## Exercise goal
Which lines in the data below contain the word "DAIMA"? Copy each of them.

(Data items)
Start of Block

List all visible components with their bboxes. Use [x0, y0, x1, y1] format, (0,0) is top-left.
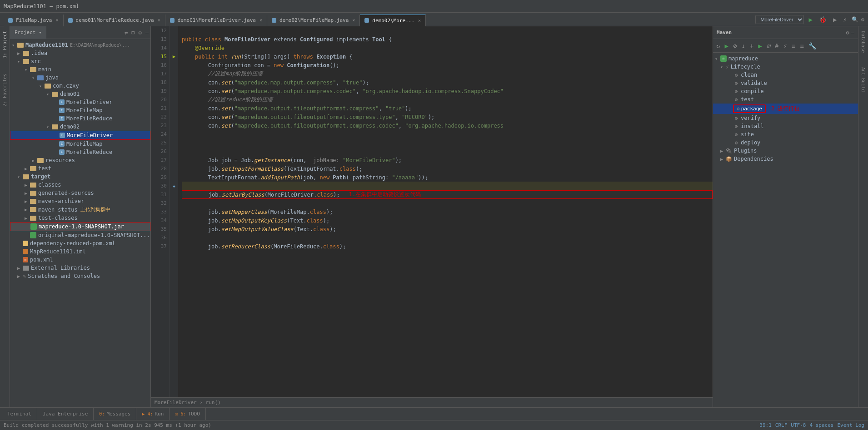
tree-root-path: E:\DAIMA\mapReduce\... — [70, 43, 130, 48]
maven-package[interactable]: ⚙ package 2.进行打包 — [713, 104, 858, 114]
tree-dep-reduced-pom[interactable]: dependency-reduced-pom.xml — [10, 239, 150, 247]
tree-demo01-morefilereduce[interactable]: C MoreFileReduce — [10, 114, 150, 123]
ant-edge-tab[interactable]: Ant Build — [860, 64, 867, 94]
maven-download-btn[interactable]: ↓ — [740, 41, 746, 50]
tree-src[interactable]: ▾ src — [10, 57, 150, 65]
tree-test-classes[interactable]: ▶ test-classes — [10, 214, 150, 222]
tree-test[interactable]: ▶ test — [10, 164, 150, 173]
tab-demo01-reduce[interactable]: demo01\MoreFileReduce.java × — [64, 15, 165, 26]
maven-wrench-btn[interactable]: 🔧 — [807, 41, 818, 50]
maven-debug-btn[interactable]: ▶ — [757, 41, 763, 50]
maven-panel: Maven ⚙ — ↻ ▶ ⊘ ↓ + ▶ m # ⚡ ≡ ≡ 🔧 — [713, 26, 858, 407]
tree-pom-xml[interactable]: m pom.xml — [10, 256, 150, 264]
tree-iml[interactable]: MapReduce1101.iml — [10, 247, 150, 256]
tab-demo02-map[interactable]: demo02\MoreFileMap.java × — [267, 15, 360, 26]
tree-java[interactable]: ▾ java — [10, 74, 150, 82]
run-button[interactable]: ▶ — [807, 15, 814, 24]
maven-settings-icon[interactable]: ⚙ — [846, 30, 849, 36]
terminal-tab[interactable]: Terminal — [0, 408, 37, 420]
maven-site[interactable]: ⚙ site — [713, 130, 858, 138]
maven-plugins[interactable]: ▶ 🔌 Plugins — [713, 147, 858, 155]
maven-refresh-btn[interactable]: ↻ — [715, 41, 721, 50]
tree-jar-original[interactable]: original-mapreduce-1.0-SNAPSHOT... — [10, 231, 150, 239]
run-coverage-button[interactable]: ▶ — [831, 15, 838, 24]
profile-button[interactable]: ⚡ — [841, 15, 848, 24]
bottom-tabs: Terminal Java Enterprise 0: Messages ▶ 4… — [0, 407, 868, 420]
code-content[interactable]: public class MoreFileDriver extends Conf… — [178, 26, 713, 397]
settings-icon[interactable]: ⚙ — [861, 16, 864, 23]
maven-clean[interactable]: ⚙ clean — [713, 71, 858, 79]
maven-lightning-btn[interactable]: ⚡ — [782, 41, 788, 50]
debug-button[interactable]: 🐞 — [817, 15, 828, 24]
maven-m-btn[interactable]: m — [765, 41, 772, 50]
maven-dependencies[interactable]: ▶ 📦 Dependencies — [713, 155, 858, 163]
code-line-22: con.set("mapreduce.output.fileoutputform… — [182, 113, 713, 121]
sync-icon[interactable]: ⇄ — [123, 30, 130, 36]
tree-resources[interactable]: ▶ resources — [10, 156, 150, 164]
tree-classes[interactable]: ▶ classes — [10, 181, 150, 189]
tree-root[interactable]: ▾ MapReduce1101 E:\DAIMA\mapReduce\... — [10, 41, 150, 49]
right-edge-panel: Database Ant Build — [858, 26, 868, 407]
maven-root[interactable]: ▾ m mapreduce — [713, 54, 858, 63]
status-indentation[interactable]: 4 spaces — [809, 422, 833, 428]
tree-demo01-morefilemap[interactable]: C MoreFileMap — [10, 106, 150, 114]
code-line-26 — [182, 147, 713, 156]
code-line-33: job.setMapperClass(MoreFileMap.class); — [182, 208, 713, 216]
maven-deploy[interactable]: ⚙ deploy — [713, 138, 858, 147]
tree-demo02-morefiledriver[interactable]: C MoreFileDriver — [10, 131, 150, 140]
gutter-bookmark-30: ◆ — [173, 184, 175, 188]
tree-maven-status[interactable]: ▶ maven-status 上传到集群中 — [10, 205, 150, 214]
favorites-edge-tab[interactable]: 2: Favorites — [1, 71, 8, 109]
tree-demo01-morefiledriver[interactable]: C MoreFileDriver — [10, 98, 150, 106]
maven-skip-btn[interactable]: ⊘ — [732, 41, 738, 50]
tab-filemap[interactable]: FileMap.java × — [4, 15, 64, 26]
messages-tab[interactable]: 0: Messages — [94, 408, 136, 420]
tab-demo02-driver[interactable]: demo02\More... × — [360, 15, 426, 26]
event-log-link[interactable]: Event Log — [837, 422, 864, 428]
maven-minimize-icon[interactable]: — — [851, 30, 854, 36]
project-tab[interactable]: Project ▾ — [10, 26, 46, 39]
maven-validate[interactable]: ⚙ validate — [713, 79, 858, 87]
tree-demo02-morefilemap[interactable]: C MoreFileMap — [10, 140, 150, 148]
maven-plus-btn[interactable]: + — [748, 41, 755, 50]
gear-icon[interactable]: ⚙ — [137, 30, 144, 36]
tree-demo01[interactable]: ▾ demo01 — [10, 90, 150, 98]
tree-target[interactable]: ▾ target — [10, 173, 150, 181]
collapse-icon[interactable]: ⊟ — [130, 30, 136, 36]
tree-jar-snapshot[interactable]: mapreduce-1.0-SNAPSHOT.jar — [10, 222, 150, 231]
maven-compile[interactable]: ⚙ compile — [713, 87, 858, 95]
breadcrumb: MoreFileDriver › run() — [155, 400, 221, 405]
tree-external-libs[interactable]: ▶ External Libraries — [10, 264, 150, 272]
todo-tab[interactable]: ☑ 6: TODO — [170, 408, 206, 420]
tree-idea[interactable]: ▶ .idea — [10, 49, 150, 57]
maven-install[interactable]: ⚙ install — [713, 122, 858, 130]
maven-verify[interactable]: ⚙ verify — [713, 114, 858, 122]
tree-demo02[interactable]: ▾ demo02 — [10, 123, 150, 131]
tree-scratches[interactable]: ▶ ✎ Scratches and Consoles — [10, 272, 150, 280]
tree-main[interactable]: ▾ main — [10, 65, 150, 74]
code-line-27: Job job = Job.getInstance(con, jobName: … — [182, 156, 713, 164]
code-line-16: Configuration con = new Configuration(); — [182, 61, 713, 69]
project-edge-tab[interactable]: 1: Project — [1, 28, 8, 61]
tree-maven-archiver[interactable]: ▶ maven-archiver — [10, 197, 150, 205]
status-encoding[interactable]: UTF-8 — [791, 422, 806, 428]
maven-run-btn[interactable]: ▶ — [723, 41, 729, 50]
tree-demo02-morefilereduce[interactable]: C MoreFileReduce — [10, 148, 150, 156]
status-crlf[interactable]: CRLF — [775, 422, 788, 428]
database-edge-tab[interactable]: Database — [860, 28, 867, 55]
tree-com-czxy[interactable]: ▾ com.czxy — [10, 82, 150, 90]
tab-demo01-driver[interactable]: demo01\MoreFileDriver.java × — [165, 15, 267, 26]
run-config-select[interactable]: MoreFileDriver — [755, 15, 804, 24]
search-icon[interactable]: 🔍 — [852, 16, 858, 23]
run-tab[interactable]: ▶ 4: Run — [136, 408, 170, 420]
minimize-icon[interactable]: — — [144, 30, 150, 36]
maven-hash-btn[interactable]: # — [773, 41, 780, 50]
maven-align-left-btn[interactable]: ≡ — [790, 41, 797, 50]
status-position: 39:1 — [759, 422, 772, 428]
maven-align-right-btn[interactable]: ≡ — [798, 41, 805, 50]
maven-test[interactable]: ⚙ test — [713, 95, 858, 104]
maven-lifecycle[interactable]: ▾ ⚡ Lifecycle — [713, 63, 858, 71]
java-enterprise-tab[interactable]: Java Enterprise — [37, 408, 94, 420]
code-line-28: job.setInputFormatClass(TextInputFormat.… — [182, 164, 713, 173]
tree-generated-sources[interactable]: ▶ generated-sources — [10, 189, 150, 197]
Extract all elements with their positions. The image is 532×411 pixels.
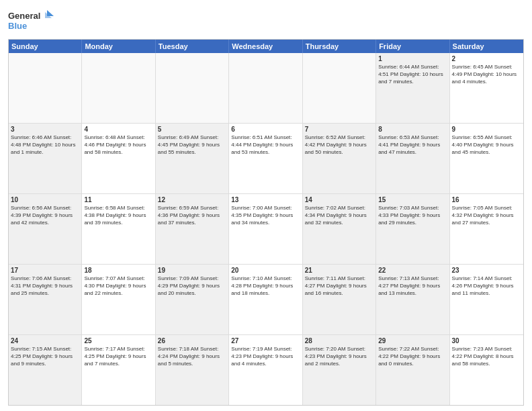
page-header: General Blue: [8, 7, 524, 34]
day-number: 28: [305, 336, 373, 345]
day-info: Sunrise: 7:13 AM Sunset: 4:27 PM Dayligh…: [378, 275, 447, 297]
day-cell-29: 29Sunrise: 7:22 AM Sunset: 4:22 PM Dayli…: [376, 335, 449, 405]
day-number: 27: [231, 336, 300, 345]
day-number: 5: [158, 125, 226, 134]
day-number: 13: [231, 195, 300, 204]
day-cell-28: 28Sunrise: 7:20 AM Sunset: 4:23 PM Dayli…: [303, 335, 376, 405]
day-cell-16: 16Sunrise: 7:05 AM Sunset: 4:32 PM Dayli…: [450, 194, 523, 264]
header-cell-monday: Monday: [82, 40, 155, 53]
day-number: 14: [305, 195, 373, 204]
day-cell-5: 5Sunrise: 6:49 AM Sunset: 4:45 PM Daylig…: [156, 124, 229, 193]
day-number: 6: [231, 125, 300, 134]
calendar-row-2: 10Sunrise: 6:56 AM Sunset: 4:39 PM Dayli…: [9, 194, 523, 265]
day-number: 3: [11, 125, 79, 134]
day-info: Sunrise: 6:48 AM Sunset: 4:46 PM Dayligh…: [84, 134, 152, 156]
day-number: 16: [452, 195, 521, 204]
day-cell-17: 17Sunrise: 7:06 AM Sunset: 4:31 PM Dayli…: [9, 265, 82, 334]
day-number: 11: [84, 195, 152, 204]
calendar-body: 1Sunrise: 6:44 AM Sunset: 4:51 PM Daylig…: [9, 53, 523, 405]
header-cell-sunday: Sunday: [9, 40, 82, 53]
calendar-header-row: SundayMondayTuesdayWednesdayThursdayFrid…: [9, 40, 523, 53]
header-cell-thursday: Thursday: [303, 40, 376, 53]
day-number: 22: [378, 266, 447, 275]
day-cell-7: 7Sunrise: 6:52 AM Sunset: 4:42 PM Daylig…: [303, 124, 376, 193]
calendar-row-4: 24Sunrise: 7:15 AM Sunset: 4:25 PM Dayli…: [9, 335, 523, 405]
empty-cell-0-4: [303, 53, 376, 123]
day-number: 10: [11, 195, 79, 204]
day-cell-25: 25Sunrise: 7:17 AM Sunset: 4:25 PM Dayli…: [82, 335, 155, 405]
day-info: Sunrise: 7:05 AM Sunset: 4:32 PM Dayligh…: [452, 205, 521, 226]
day-number: 26: [158, 336, 226, 345]
day-info: Sunrise: 7:15 AM Sunset: 4:25 PM Dayligh…: [11, 346, 79, 367]
day-cell-20: 20Sunrise: 7:10 AM Sunset: 4:28 PM Dayli…: [229, 265, 302, 334]
day-info: Sunrise: 7:23 AM Sunset: 4:22 PM Dayligh…: [452, 346, 521, 367]
day-info: Sunrise: 6:56 AM Sunset: 4:39 PM Dayligh…: [11, 205, 79, 226]
day-cell-11: 11Sunrise: 6:58 AM Sunset: 4:38 PM Dayli…: [82, 194, 155, 264]
svg-text:General: General: [8, 11, 40, 21]
day-info: Sunrise: 7:20 AM Sunset: 4:23 PM Dayligh…: [305, 346, 373, 367]
day-number: 1: [378, 54, 447, 63]
header-cell-friday: Friday: [376, 40, 449, 53]
day-cell-12: 12Sunrise: 6:59 AM Sunset: 4:36 PM Dayli…: [156, 194, 229, 264]
day-info: Sunrise: 6:46 AM Sunset: 4:48 PM Dayligh…: [11, 134, 79, 156]
day-info: Sunrise: 6:49 AM Sunset: 4:45 PM Dayligh…: [158, 134, 226, 156]
day-cell-4: 4Sunrise: 6:48 AM Sunset: 4:46 PM Daylig…: [82, 124, 155, 193]
day-number: 7: [305, 125, 373, 134]
day-info: Sunrise: 7:09 AM Sunset: 4:29 PM Dayligh…: [158, 275, 226, 297]
day-cell-19: 19Sunrise: 7:09 AM Sunset: 4:29 PM Dayli…: [156, 265, 229, 334]
day-info: Sunrise: 7:18 AM Sunset: 4:24 PM Dayligh…: [158, 346, 226, 367]
header-cell-tuesday: Tuesday: [156, 40, 229, 53]
day-cell-22: 22Sunrise: 7:13 AM Sunset: 4:27 PM Dayli…: [376, 265, 449, 334]
day-number: 4: [84, 125, 152, 134]
day-cell-14: 14Sunrise: 7:02 AM Sunset: 4:34 PM Dayli…: [303, 194, 376, 264]
header-cell-wednesday: Wednesday: [229, 40, 302, 53]
day-number: 15: [378, 195, 447, 204]
day-cell-8: 8Sunrise: 6:53 AM Sunset: 4:41 PM Daylig…: [376, 124, 449, 193]
day-number: 30: [452, 336, 521, 345]
day-info: Sunrise: 7:19 AM Sunset: 4:23 PM Dayligh…: [231, 346, 300, 367]
day-info: Sunrise: 6:45 AM Sunset: 4:49 PM Dayligh…: [452, 64, 521, 85]
day-cell-21: 21Sunrise: 7:11 AM Sunset: 4:27 PM Dayli…: [303, 265, 376, 334]
day-cell-2: 2Sunrise: 6:45 AM Sunset: 4:49 PM Daylig…: [450, 53, 523, 123]
day-number: 12: [158, 195, 226, 204]
day-number: 9: [452, 125, 521, 134]
empty-cell-0-0: [9, 53, 82, 123]
day-info: Sunrise: 7:17 AM Sunset: 4:25 PM Dayligh…: [84, 346, 152, 367]
day-cell-18: 18Sunrise: 7:07 AM Sunset: 4:30 PM Dayli…: [82, 265, 155, 334]
day-info: Sunrise: 7:22 AM Sunset: 4:22 PM Dayligh…: [378, 346, 447, 367]
empty-cell-0-2: [156, 53, 229, 123]
calendar: SundayMondayTuesdayWednesdayThursdayFrid…: [8, 39, 524, 406]
day-info: Sunrise: 6:58 AM Sunset: 4:38 PM Dayligh…: [84, 205, 152, 226]
day-cell-10: 10Sunrise: 6:56 AM Sunset: 4:39 PM Dayli…: [9, 194, 82, 264]
day-info: Sunrise: 6:44 AM Sunset: 4:51 PM Dayligh…: [378, 64, 447, 85]
calendar-row-3: 17Sunrise: 7:06 AM Sunset: 4:31 PM Dayli…: [9, 265, 523, 335]
day-info: Sunrise: 6:59 AM Sunset: 4:36 PM Dayligh…: [158, 205, 226, 226]
day-number: 17: [11, 266, 79, 275]
day-cell-1: 1Sunrise: 6:44 AM Sunset: 4:51 PM Daylig…: [376, 53, 449, 123]
day-info: Sunrise: 6:52 AM Sunset: 4:42 PM Dayligh…: [305, 134, 373, 156]
day-cell-13: 13Sunrise: 7:00 AM Sunset: 4:35 PM Dayli…: [229, 194, 302, 264]
day-info: Sunrise: 7:14 AM Sunset: 4:26 PM Dayligh…: [452, 275, 521, 297]
calendar-row-0: 1Sunrise: 6:44 AM Sunset: 4:51 PM Daylig…: [9, 53, 523, 124]
day-info: Sunrise: 7:02 AM Sunset: 4:34 PM Dayligh…: [305, 205, 373, 226]
day-cell-26: 26Sunrise: 7:18 AM Sunset: 4:24 PM Dayli…: [156, 335, 229, 405]
day-cell-15: 15Sunrise: 7:03 AM Sunset: 4:33 PM Dayli…: [376, 194, 449, 264]
day-info: Sunrise: 7:03 AM Sunset: 4:33 PM Dayligh…: [378, 205, 447, 226]
day-number: 29: [378, 336, 447, 345]
day-cell-23: 23Sunrise: 7:14 AM Sunset: 4:26 PM Dayli…: [450, 265, 523, 334]
day-info: Sunrise: 7:10 AM Sunset: 4:28 PM Dayligh…: [231, 275, 300, 297]
day-number: 19: [158, 266, 226, 275]
day-cell-24: 24Sunrise: 7:15 AM Sunset: 4:25 PM Dayli…: [9, 335, 82, 405]
day-info: Sunrise: 7:11 AM Sunset: 4:27 PM Dayligh…: [305, 275, 373, 297]
day-info: Sunrise: 7:07 AM Sunset: 4:30 PM Dayligh…: [84, 275, 152, 297]
day-cell-30: 30Sunrise: 7:23 AM Sunset: 4:22 PM Dayli…: [450, 335, 523, 405]
logo: General Blue: [8, 7, 55, 34]
day-info: Sunrise: 7:06 AM Sunset: 4:31 PM Dayligh…: [11, 275, 79, 297]
day-number: 2: [452, 54, 521, 63]
day-number: 8: [378, 125, 447, 134]
day-info: Sunrise: 6:51 AM Sunset: 4:44 PM Dayligh…: [231, 134, 300, 156]
day-cell-27: 27Sunrise: 7:19 AM Sunset: 4:23 PM Dayli…: [229, 335, 302, 405]
empty-cell-0-3: [229, 53, 302, 123]
day-number: 23: [452, 266, 521, 275]
day-info: Sunrise: 6:55 AM Sunset: 4:40 PM Dayligh…: [452, 134, 521, 156]
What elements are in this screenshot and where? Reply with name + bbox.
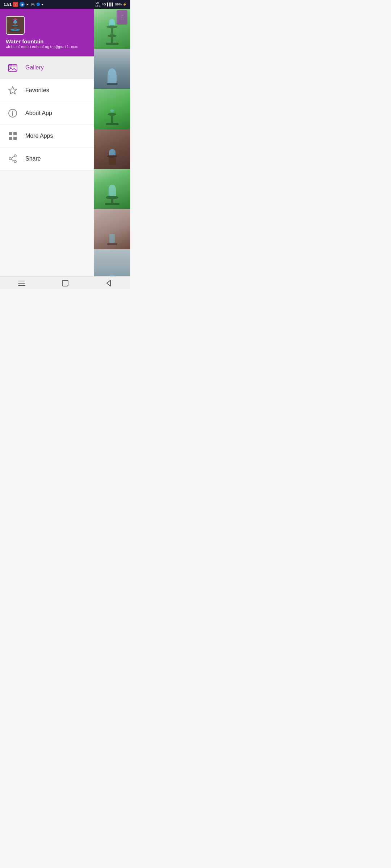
photo-cell-5[interactable]	[94, 169, 130, 209]
status-bar-right: VoLTE 4G ▌▌▌ 99% ⚡	[96, 1, 127, 8]
menu-item-about[interactable]: About App	[0, 102, 94, 125]
svg-point-28	[14, 161, 16, 163]
profile-avatar	[6, 16, 25, 35]
svg-point-7	[13, 21, 17, 24]
photo-cell-2[interactable]	[94, 49, 130, 89]
nav-back-button[interactable]	[102, 278, 115, 289]
avatar-fountain-svg	[7, 16, 24, 34]
about-label: About App	[25, 110, 52, 116]
svg-point-13	[17, 19, 18, 21]
svg-rect-22	[9, 132, 12, 135]
square-icon	[61, 279, 69, 287]
charging-icon: ⚡	[123, 3, 127, 6]
status-bar-left: 1:51 V ◉ ✂ 🎮 🔵 ●	[4, 2, 43, 7]
fountain-deco-4	[107, 149, 117, 165]
star-icon	[7, 85, 18, 96]
svg-marker-18	[9, 86, 17, 94]
menu-item-favorites[interactable]: Favorites	[0, 79, 94, 102]
menu-item-share[interactable]: Share	[0, 148, 94, 170]
photo-2-bg	[94, 49, 130, 89]
svg-rect-16	[9, 64, 12, 65]
info-icon	[7, 108, 18, 119]
share-icon	[7, 153, 18, 164]
menu-item-more-apps[interactable]: More Apps	[0, 125, 94, 148]
photo-column	[94, 9, 130, 289]
photo-6-bg	[94, 209, 130, 249]
app-icon-4: 🔵	[36, 3, 40, 6]
photo-cell-4[interactable]	[94, 129, 130, 169]
scissors-icon: ✂	[26, 3, 29, 7]
svg-rect-24	[9, 137, 12, 140]
photo-5-bg	[94, 169, 130, 209]
photo-grid-side: ⋮	[94, 9, 130, 289]
svg-point-27	[9, 158, 11, 160]
svg-rect-34	[62, 280, 68, 286]
svg-line-30	[11, 159, 14, 161]
gallery-label: Gallery	[25, 64, 44, 71]
svg-marker-35	[107, 280, 110, 286]
photo-4-bg	[94, 129, 130, 169]
grid-icon	[7, 131, 18, 141]
nav-bar	[0, 276, 130, 289]
svg-point-11	[14, 18, 16, 20]
gallery-icon	[7, 62, 18, 73]
svg-point-21	[12, 111, 13, 112]
volte-icon: VoLTE	[96, 1, 101, 8]
signal-bars: ▌▌▌	[107, 3, 114, 6]
app-container: ⋮	[0, 9, 130, 289]
photo-3-bg	[94, 89, 130, 129]
browser-icon: ◉	[20, 2, 25, 7]
menu-item-gallery[interactable]: Gallery	[0, 56, 94, 79]
network-type: 4G	[102, 3, 106, 6]
app-title: Water fountain	[6, 38, 88, 44]
more-apps-label: More Apps	[25, 133, 53, 139]
controller-icon: 🎮	[30, 3, 35, 7]
photo-cell-3[interactable]	[94, 89, 130, 129]
drawer-menu-list: Gallery Favorites	[0, 56, 94, 289]
status-bar: 1:51 V ◉ ✂ 🎮 🔵 ● VoLTE 4G ▌▌▌ 99% ⚡	[0, 0, 130, 9]
more-vert-icon: ⋮	[119, 13, 125, 21]
favorites-label: Favorites	[25, 87, 49, 94]
fountain-deco-3	[106, 109, 118, 125]
vi-icon: V	[13, 2, 18, 7]
fountain-deco-5	[105, 185, 119, 205]
avatar-inner	[7, 17, 24, 34]
status-time: 1:51	[4, 2, 12, 7]
fountain-deco-6	[107, 234, 117, 245]
nav-home-button[interactable]	[59, 278, 72, 289]
svg-line-29	[11, 156, 14, 158]
drawer-menu: Water fountain whitecloudstechnologies@g…	[0, 9, 94, 289]
app-email: whitecloudstechnologies@gmail.com	[6, 45, 88, 49]
fountain-deco-2	[107, 68, 118, 85]
battery-percent: 99%	[115, 3, 122, 6]
drawer-header: Water fountain whitecloudstechnologies@g…	[0, 9, 94, 56]
svg-rect-25	[13, 137, 17, 140]
nav-menu-button[interactable]	[15, 278, 28, 289]
svg-point-26	[14, 155, 16, 157]
hamburger-icon	[18, 279, 26, 287]
more-options-button[interactable]: ⋮	[117, 10, 127, 25]
photo-cell-6[interactable]	[94, 209, 130, 249]
dot-icon: ●	[42, 3, 43, 6]
triangle-back-icon	[105, 279, 113, 287]
svg-point-12	[12, 19, 14, 21]
svg-rect-23	[13, 132, 17, 135]
share-label: Share	[25, 156, 41, 162]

End of Block

## Expected answer
tree-root-path: E:\DAIMA\mapReduce\... — [70, 43, 130, 48]
tree-root[interactable]: ▾ MapReduce1101 E:\DAIMA\mapReduce\... — [10, 41, 150, 49]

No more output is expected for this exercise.